## Problem statement
Find the lines holding the string "Prepare" in the data, then copy all of them.

## Source material
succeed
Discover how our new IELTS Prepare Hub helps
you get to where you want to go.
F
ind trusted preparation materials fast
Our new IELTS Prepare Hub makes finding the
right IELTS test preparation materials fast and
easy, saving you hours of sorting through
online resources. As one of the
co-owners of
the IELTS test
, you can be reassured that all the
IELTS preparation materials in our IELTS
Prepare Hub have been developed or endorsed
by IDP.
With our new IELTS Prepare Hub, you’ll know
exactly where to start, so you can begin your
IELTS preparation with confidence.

--

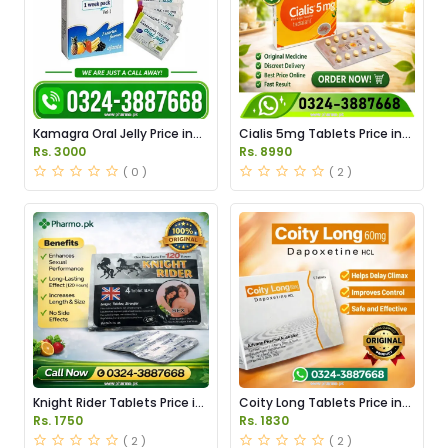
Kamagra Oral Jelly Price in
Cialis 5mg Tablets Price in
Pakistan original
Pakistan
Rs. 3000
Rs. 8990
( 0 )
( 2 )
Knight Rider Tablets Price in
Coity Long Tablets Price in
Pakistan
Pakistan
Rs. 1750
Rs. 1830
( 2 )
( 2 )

--

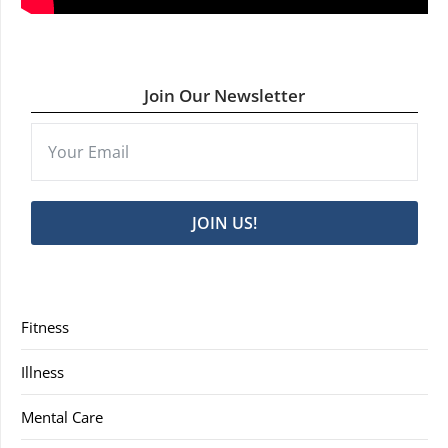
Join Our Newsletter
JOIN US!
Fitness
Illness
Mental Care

## Response box
Discover how our new IELTS Prepare Hub helps
Our new IELTS Prepare Hub makes finding the
Prepare Hub have been developed or endorsed
With our new IELTS Prepare Hub, you’ll know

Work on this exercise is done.